Гиацинт де Лафит задумчиво смотрит на свою рюмку.
— Я лично нахожу, что это очень красивая сказка, — замечает он. — Вы правы, друг Кларан. Мы живем еще в самых ранних предрассветных сумерках древности. Почему, черт возьми, глазам бедного ребенка, дочери пастуха или ремесленника, не может явиться в заброшенном гроте какое-нибудь небесное божество — к примеру, Диана, или Пресвятая Дева, или хотя бы нимфа ближайшего источника? Это в духе Гомера, мой друг. За такую сказку я отдам семь сотен сцен из современных романов, в которых рыжекудрые жены банкиров изменяют своим мужьям с камердинерами или же бальзаковские и стендалевские выходцы из низов пытаются изменить социальный строй, обрюхатив какую-нибудь наивную аристократку…
Эстрад, глава налоговой инспекции, удивленно смотрит на поэта.
— Я правильно вас понял, Лафит? Вы верующий?
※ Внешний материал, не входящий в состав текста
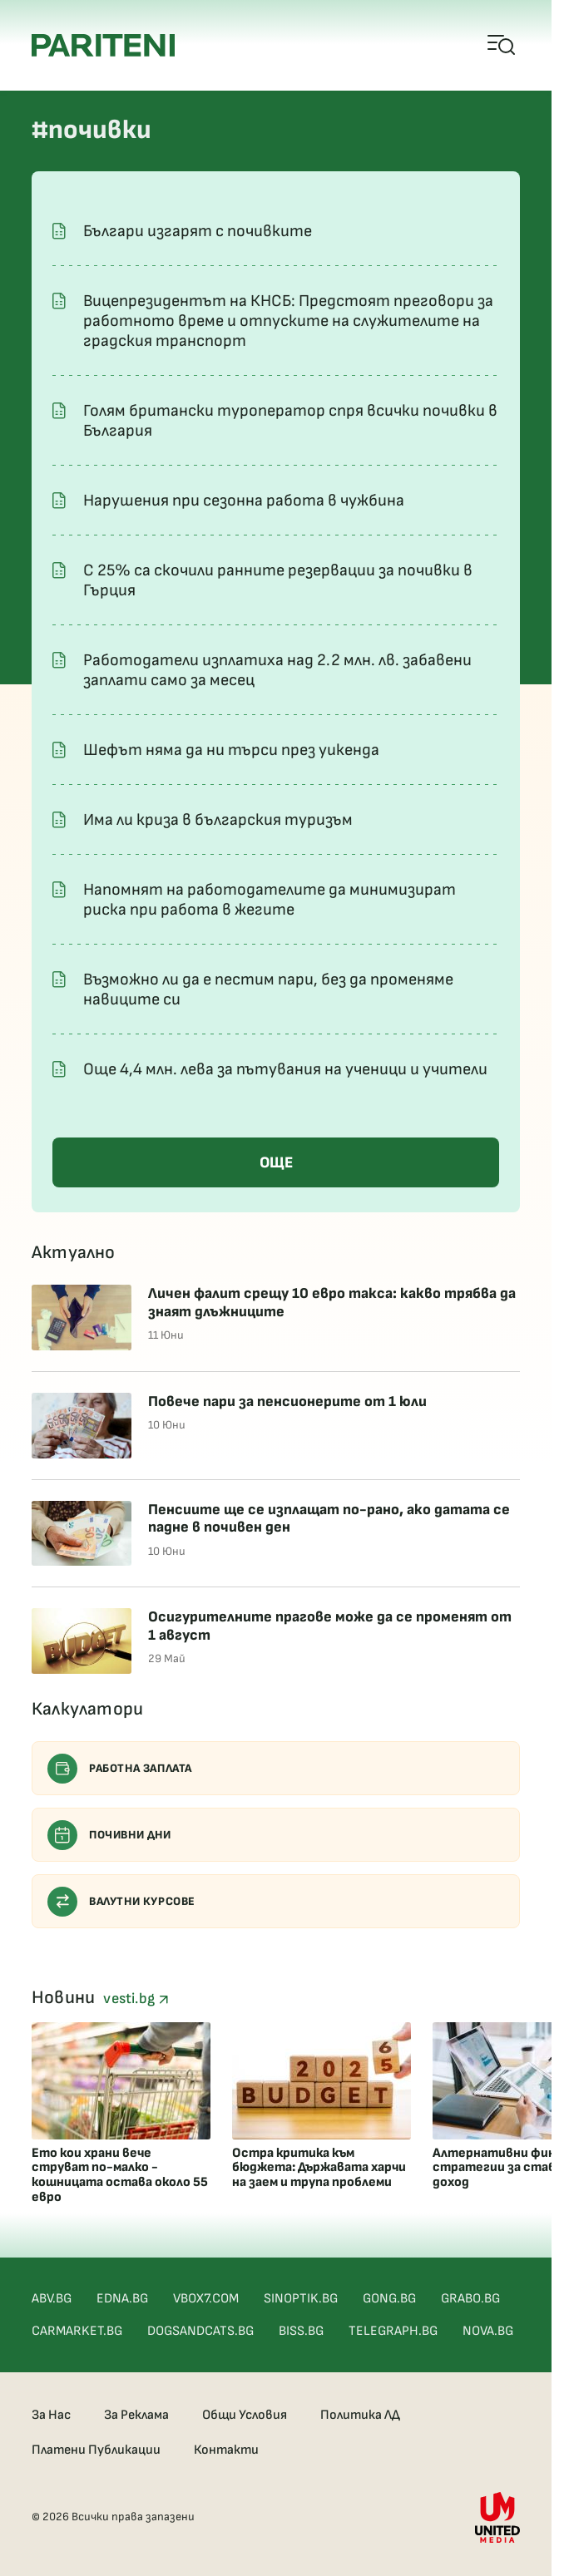  I want to click on [United Media], so click(497, 2517).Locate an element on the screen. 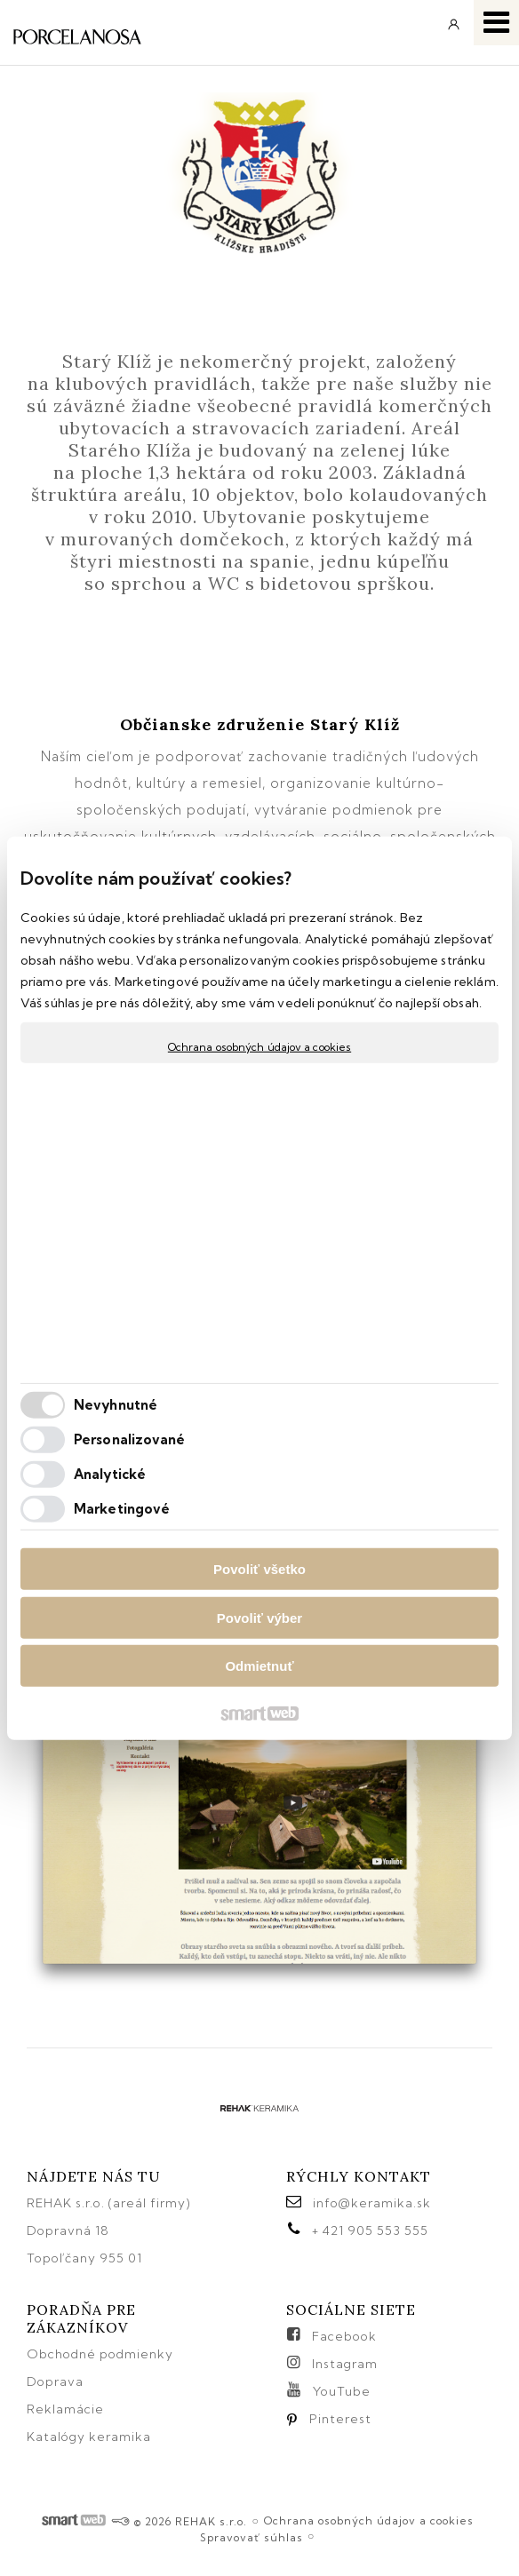 This screenshot has width=519, height=2576. Facebook is located at coordinates (344, 2336).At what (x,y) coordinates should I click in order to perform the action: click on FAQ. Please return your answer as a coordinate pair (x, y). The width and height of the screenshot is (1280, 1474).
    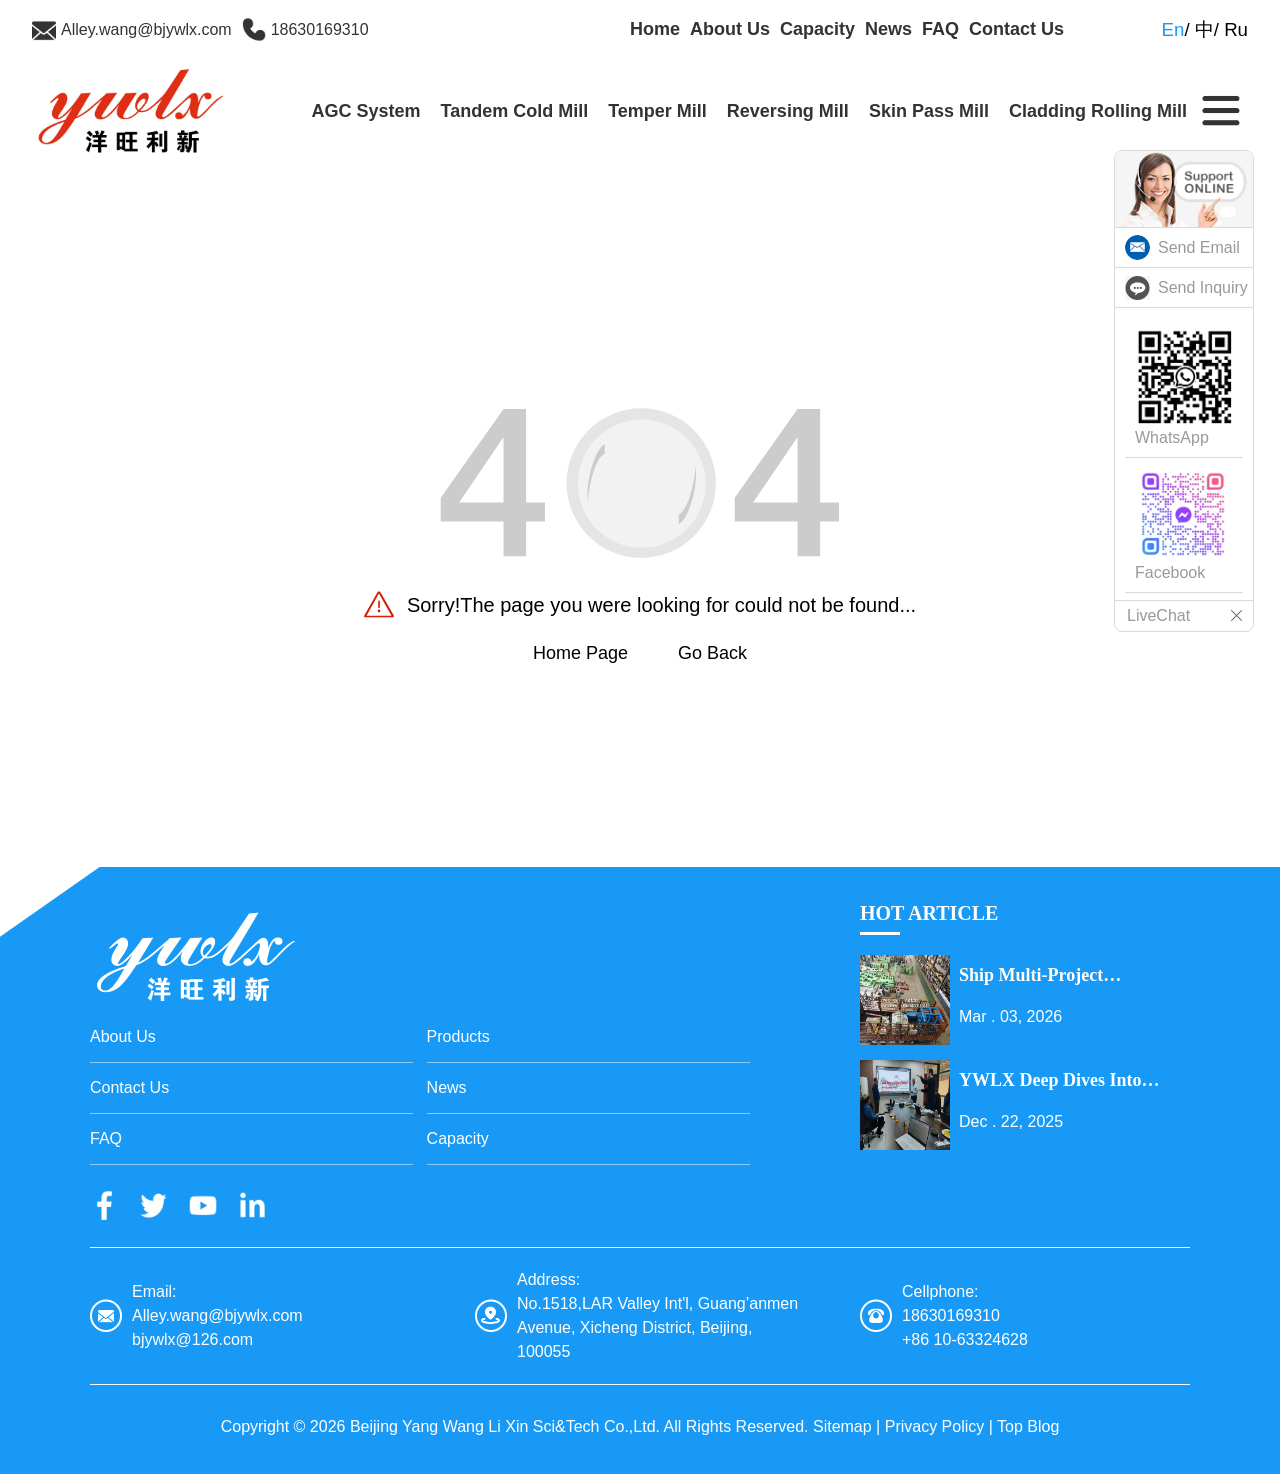
    Looking at the image, I should click on (940, 29).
— Верующий? Я единственный истинно неверующий среди всех, кого я знаю, почтеннейший! Я не обожествляю ни четки, ни математические или химические формулы. Для меня религия всего лишь народный прообраз поэзии. Не смотрите на меня так неодобрительно, добрый Кларан, это вполне обоснованное определение. Искусство — это религия, вышедшая из-под влияния церкви. Поэтому религия девятнадцатого века — это искусство.
Налоговый инспектор испуганно отодвигает от себя чашечку с шоколадом.
— То, что вы говорите, возможно, годится для Парижа, но не для нас, простых сельских жителей. Как добрый католик, а я таков, я открыто заявляю, что нахожу всю эту историю с видениями в гроте Массабьель досадной и достойной сожаления…
— В этом я ничуть не сомневаюсь, — спешит ответить Лафит. — Ведь все, что сегодня называют религией, — не более чем механическое повторение, пустая условность и политический ход. Если некое человеческое создание, выделяющееся среди себе подобных, действительно верит в своих богов и видит невидимых во плоти, как это часто бывало в прежние, истинно религиозные времена, то такой человек вызывает неудовольствие всех, кто лишь соблюдает обычай и бездумно повторяет молитвы. Ибо ничто так не противопоказанно эпохе, которая сама есть бледная копия, но никак не оригинал.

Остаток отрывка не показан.